Tuesday, June 30, 2009

Salt Water on Enceladus

Researchers have confirmed that the Cassini probe has collected salt water from icy geysers on Enceladus, a small moon in Saturn's E-Ring. From Time:

In 2005, Cassini . . . endeavored to determine the composition of the exhaust in the most straightforward way possible: by flying through it and registering the thousands of high-speed pellets that collided with its skin. The speed and density of the pellets confirmed that they were ice. Analyzing the precise composition of that ice has taken years, but the results, published this week in the journal Nature, were worth the wait.
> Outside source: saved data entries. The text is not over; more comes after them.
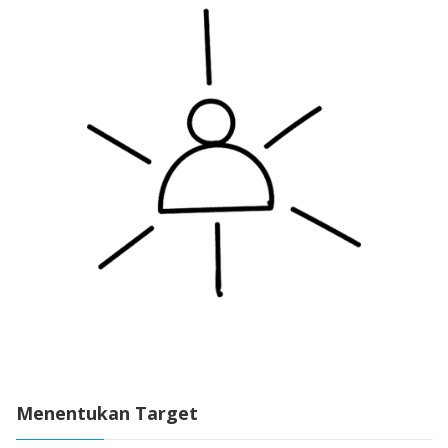
Menentukan Target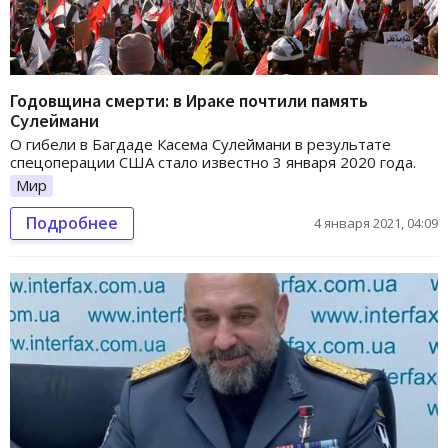
Годовщина смерти: в Ираке почтили память
Сулеймани
О гибели в Багдаде Касема Сулеймани в результате
спецоперации США стало известно 3 января 2020 года.
Мир
Подробнее
4 января 2021, 04:09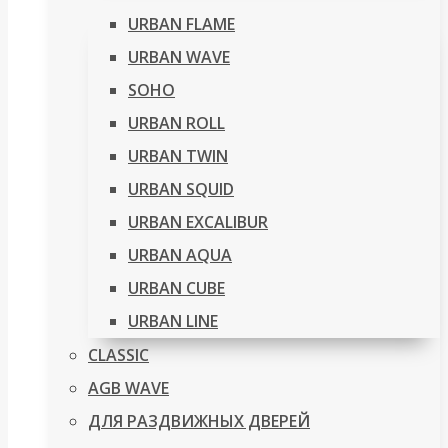
URBAN FLAME
URBAN WAVE
SOHO
URBAN ROLL
URBAN TWIN
URBAN SQUID
URBAN EXCALIBUR
URBAN AQUA
URBAN CUBE
URBAN LINE
CLASSIC
AGB WAVE
ДЛЯ РАЗДВИЖНЫХ ДВЕРЕЙ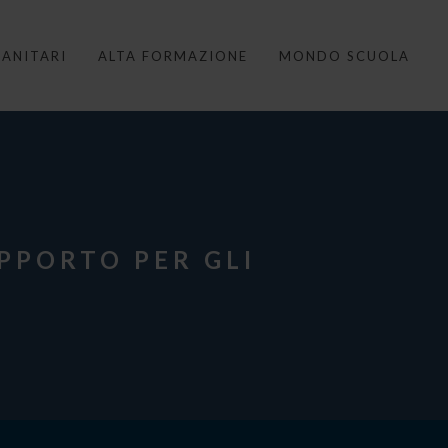
ANITARI
ALTA FORMAZIONE
MONDO SCUOLA
UPPORTO PER GLI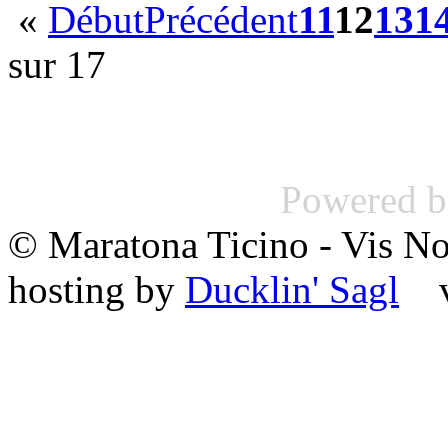
«
Début
Précédent
11
12
13
1
sur 17
Powered 
© Maratona Ticino - Vis 
hosting by
Ducklin' Sagl
va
Not only is the ice made of ordinary water, but it's salt water, with sodium turning up in the samples no matter how many times the ring material was retested. "Our measurements imply that besides table salt, the grains also contain carbonates like soda," says Frank Postberg, a Cassini scientist working at the Max Planck Institute in Heidelberg, Germany.

Apparently, the chemistry of the ice points to a "large quantity of standing water" on Enceladus, water that "might be unusually hospitable to the emergence of life." (The article explains how liquid water can exist so far from the sun.)

While humanity has given up on the possibility of one day establishing diplomatic relations with little green men on Mars, we still can hope to one day encounter plankton-like organisms on the moons of Saturn.